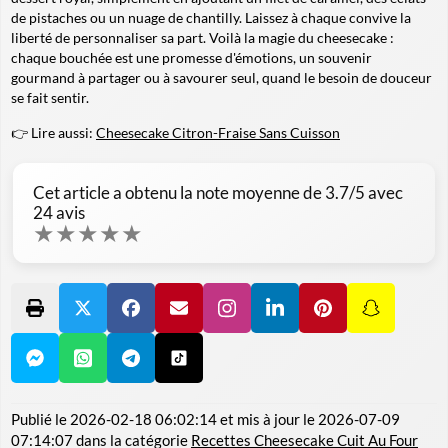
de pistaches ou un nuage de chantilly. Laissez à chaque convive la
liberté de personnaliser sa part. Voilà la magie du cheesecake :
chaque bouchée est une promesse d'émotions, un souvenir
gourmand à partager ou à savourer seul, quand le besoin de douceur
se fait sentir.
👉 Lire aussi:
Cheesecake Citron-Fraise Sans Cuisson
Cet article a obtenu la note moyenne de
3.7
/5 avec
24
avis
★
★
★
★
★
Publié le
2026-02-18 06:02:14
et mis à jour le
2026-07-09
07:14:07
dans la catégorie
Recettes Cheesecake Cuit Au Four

· · ·

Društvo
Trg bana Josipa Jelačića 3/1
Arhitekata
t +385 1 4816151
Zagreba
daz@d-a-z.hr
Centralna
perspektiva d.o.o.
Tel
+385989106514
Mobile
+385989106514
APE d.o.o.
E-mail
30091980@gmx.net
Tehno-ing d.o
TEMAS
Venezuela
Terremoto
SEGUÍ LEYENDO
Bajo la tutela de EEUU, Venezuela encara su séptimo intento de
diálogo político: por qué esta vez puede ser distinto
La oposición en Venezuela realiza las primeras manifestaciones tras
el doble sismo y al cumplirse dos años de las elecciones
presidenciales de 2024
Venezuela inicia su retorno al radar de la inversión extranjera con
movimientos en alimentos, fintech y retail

· · ·

§ **Activity**: For this exercise, please output exactly the lines above starting at the line with "de pistaches ou" and ending at the line with "Recettes Cheesecake Cuit Au Four", ends included.

§ **Task result**:
de pistaches ou un nuage de chantilly. Laissez à chaque convive la
liberté de personnaliser sa part. Voilà la magie du cheesecake :
chaque bouchée est une promesse d'émotions, un souvenir
gourmand à partager ou à savourer seul, quand le besoin de douceur
se fait sentir.
👉 Lire aussi:
Cheesecake Citron-Fraise Sans Cuisson
Cet article a obtenu la note moyenne de
3.7
/5 avec
24
avis
★
★
★
★
★
Publié le
2026-02-18 06:02:14
et mis à jour le
2026-07-09
07:14:07
dans la catégorie
Recettes Cheesecake Cuit Au Four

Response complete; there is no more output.